*** Provided records ***

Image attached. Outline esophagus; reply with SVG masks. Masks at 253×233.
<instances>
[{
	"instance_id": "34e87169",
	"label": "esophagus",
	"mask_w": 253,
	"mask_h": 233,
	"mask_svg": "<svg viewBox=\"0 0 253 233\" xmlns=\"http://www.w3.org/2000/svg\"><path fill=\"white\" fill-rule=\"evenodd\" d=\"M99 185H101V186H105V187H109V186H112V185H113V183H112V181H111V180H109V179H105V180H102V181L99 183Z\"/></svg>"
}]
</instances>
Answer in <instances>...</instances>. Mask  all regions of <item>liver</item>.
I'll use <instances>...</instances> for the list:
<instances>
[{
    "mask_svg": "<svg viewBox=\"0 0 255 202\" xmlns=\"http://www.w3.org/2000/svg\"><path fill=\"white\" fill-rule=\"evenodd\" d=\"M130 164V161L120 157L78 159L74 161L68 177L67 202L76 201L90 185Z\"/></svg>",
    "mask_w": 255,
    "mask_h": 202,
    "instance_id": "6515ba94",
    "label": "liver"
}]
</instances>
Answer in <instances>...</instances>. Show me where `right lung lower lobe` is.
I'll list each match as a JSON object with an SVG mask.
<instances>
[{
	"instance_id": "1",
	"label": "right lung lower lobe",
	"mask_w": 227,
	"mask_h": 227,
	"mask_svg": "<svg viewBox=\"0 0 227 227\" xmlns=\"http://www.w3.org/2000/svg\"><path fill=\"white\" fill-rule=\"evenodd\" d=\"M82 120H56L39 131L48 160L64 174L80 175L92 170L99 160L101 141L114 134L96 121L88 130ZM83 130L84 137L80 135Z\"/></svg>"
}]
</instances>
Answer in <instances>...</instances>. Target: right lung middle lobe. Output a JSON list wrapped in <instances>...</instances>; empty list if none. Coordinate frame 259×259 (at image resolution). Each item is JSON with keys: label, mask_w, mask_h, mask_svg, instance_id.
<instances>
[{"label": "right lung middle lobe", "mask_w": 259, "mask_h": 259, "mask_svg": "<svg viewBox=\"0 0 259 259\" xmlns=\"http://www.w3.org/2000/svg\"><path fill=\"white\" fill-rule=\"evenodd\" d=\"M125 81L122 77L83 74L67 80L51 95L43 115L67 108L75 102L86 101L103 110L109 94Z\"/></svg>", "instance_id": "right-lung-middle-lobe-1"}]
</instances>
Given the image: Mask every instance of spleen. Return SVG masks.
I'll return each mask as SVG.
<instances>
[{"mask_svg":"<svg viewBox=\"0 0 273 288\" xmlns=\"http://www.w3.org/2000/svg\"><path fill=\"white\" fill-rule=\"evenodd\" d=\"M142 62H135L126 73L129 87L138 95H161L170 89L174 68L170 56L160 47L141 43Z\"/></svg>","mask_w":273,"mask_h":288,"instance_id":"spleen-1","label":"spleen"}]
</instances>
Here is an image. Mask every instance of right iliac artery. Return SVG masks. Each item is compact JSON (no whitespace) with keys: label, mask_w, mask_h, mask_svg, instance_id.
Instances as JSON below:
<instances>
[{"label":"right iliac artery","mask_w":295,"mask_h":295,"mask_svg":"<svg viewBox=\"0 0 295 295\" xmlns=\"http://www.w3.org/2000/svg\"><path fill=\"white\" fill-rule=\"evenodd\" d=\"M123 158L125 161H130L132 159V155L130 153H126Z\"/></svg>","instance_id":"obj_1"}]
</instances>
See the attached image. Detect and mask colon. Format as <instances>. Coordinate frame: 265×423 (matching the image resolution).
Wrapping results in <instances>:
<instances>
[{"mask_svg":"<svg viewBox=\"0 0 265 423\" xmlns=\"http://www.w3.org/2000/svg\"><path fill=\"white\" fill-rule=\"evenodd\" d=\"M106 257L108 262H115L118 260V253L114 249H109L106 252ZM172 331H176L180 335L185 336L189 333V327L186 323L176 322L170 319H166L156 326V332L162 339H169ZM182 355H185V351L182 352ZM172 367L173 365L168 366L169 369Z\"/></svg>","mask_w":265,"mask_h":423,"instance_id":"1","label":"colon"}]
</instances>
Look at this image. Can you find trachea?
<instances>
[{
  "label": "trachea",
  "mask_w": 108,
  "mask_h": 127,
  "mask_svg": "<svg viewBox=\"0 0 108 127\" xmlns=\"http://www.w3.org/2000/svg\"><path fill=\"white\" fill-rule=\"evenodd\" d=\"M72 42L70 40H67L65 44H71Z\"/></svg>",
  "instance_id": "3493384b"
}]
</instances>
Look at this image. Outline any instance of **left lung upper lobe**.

*** End of Provided records ***

> [Assignment]: Write the whole listing out again exactly.

> [Response to the exercise]:
Image attached. Outline esophagus; reply with SVG masks. Masks at 253×233.
<instances>
[{
	"instance_id": "34e87169",
	"label": "esophagus",
	"mask_w": 253,
	"mask_h": 233,
	"mask_svg": "<svg viewBox=\"0 0 253 233\" xmlns=\"http://www.w3.org/2000/svg\"><path fill=\"white\" fill-rule=\"evenodd\" d=\"M99 185H101V186H105V187H109V186H112V185H113V183H112V181H111V180H109V179H105V180H102V181L99 183Z\"/></svg>"
}]
</instances>
Answer in <instances>...</instances>. Mask  all regions of <item>liver</item>.
I'll use <instances>...</instances> for the list:
<instances>
[{
    "mask_svg": "<svg viewBox=\"0 0 255 202\" xmlns=\"http://www.w3.org/2000/svg\"><path fill=\"white\" fill-rule=\"evenodd\" d=\"M130 164V161L120 157L78 159L74 161L68 177L67 202L76 201L90 185Z\"/></svg>",
    "mask_w": 255,
    "mask_h": 202,
    "instance_id": "6515ba94",
    "label": "liver"
}]
</instances>
Answer in <instances>...</instances>. Show me where `right lung lower lobe` is.
I'll list each match as a JSON object with an SVG mask.
<instances>
[{
	"instance_id": "1",
	"label": "right lung lower lobe",
	"mask_w": 227,
	"mask_h": 227,
	"mask_svg": "<svg viewBox=\"0 0 227 227\" xmlns=\"http://www.w3.org/2000/svg\"><path fill=\"white\" fill-rule=\"evenodd\" d=\"M82 120H56L39 131L48 160L64 174L80 175L92 170L99 160L101 141L114 134L96 121L88 130ZM83 130L84 137L80 135Z\"/></svg>"
}]
</instances>
Answer in <instances>...</instances>. Target: right lung middle lobe. Output a JSON list wrapped in <instances>...</instances>; empty list if none. Coordinate frame 259×259 (at image resolution). Each item is JSON with keys: label, mask_w, mask_h, mask_svg, instance_id.
<instances>
[{"label": "right lung middle lobe", "mask_w": 259, "mask_h": 259, "mask_svg": "<svg viewBox=\"0 0 259 259\" xmlns=\"http://www.w3.org/2000/svg\"><path fill=\"white\" fill-rule=\"evenodd\" d=\"M125 81L122 77L83 74L67 80L51 95L43 115L67 108L75 102L86 101L103 110L109 94Z\"/></svg>", "instance_id": "right-lung-middle-lobe-1"}]
</instances>
Given the image: Mask every instance of spleen. Return SVG masks.
I'll return each mask as SVG.
<instances>
[{"mask_svg":"<svg viewBox=\"0 0 273 288\" xmlns=\"http://www.w3.org/2000/svg\"><path fill=\"white\" fill-rule=\"evenodd\" d=\"M142 62H135L126 73L129 87L138 95H161L170 89L174 68L170 56L160 47L141 43Z\"/></svg>","mask_w":273,"mask_h":288,"instance_id":"spleen-1","label":"spleen"}]
</instances>
Here is an image. Mask every instance of right iliac artery. Return SVG masks. Each item is compact JSON (no whitespace) with keys: label, mask_w, mask_h, mask_svg, instance_id.
Instances as JSON below:
<instances>
[{"label":"right iliac artery","mask_w":295,"mask_h":295,"mask_svg":"<svg viewBox=\"0 0 295 295\" xmlns=\"http://www.w3.org/2000/svg\"><path fill=\"white\" fill-rule=\"evenodd\" d=\"M123 158L125 161H130L132 159V155L130 153H126Z\"/></svg>","instance_id":"obj_1"}]
</instances>
See the attached image. Detect and mask colon. Format as <instances>. Coordinate frame: 265×423 (matching the image resolution).
Wrapping results in <instances>:
<instances>
[{"mask_svg":"<svg viewBox=\"0 0 265 423\" xmlns=\"http://www.w3.org/2000/svg\"><path fill=\"white\" fill-rule=\"evenodd\" d=\"M106 257L108 262H115L118 260V253L114 249H109L106 252ZM172 331H176L180 335L185 336L189 333V327L186 323L176 322L170 319H166L156 326V332L162 339H169ZM182 355H185V351L182 352ZM172 367L173 365L168 366L169 369Z\"/></svg>","mask_w":265,"mask_h":423,"instance_id":"1","label":"colon"}]
</instances>
Look at this image. Can you find trachea?
<instances>
[{
  "label": "trachea",
  "mask_w": 108,
  "mask_h": 127,
  "mask_svg": "<svg viewBox=\"0 0 108 127\" xmlns=\"http://www.w3.org/2000/svg\"><path fill=\"white\" fill-rule=\"evenodd\" d=\"M72 42L70 40H67L65 44H71Z\"/></svg>",
  "instance_id": "3493384b"
}]
</instances>
Look at this image. Outline any instance of **left lung upper lobe**.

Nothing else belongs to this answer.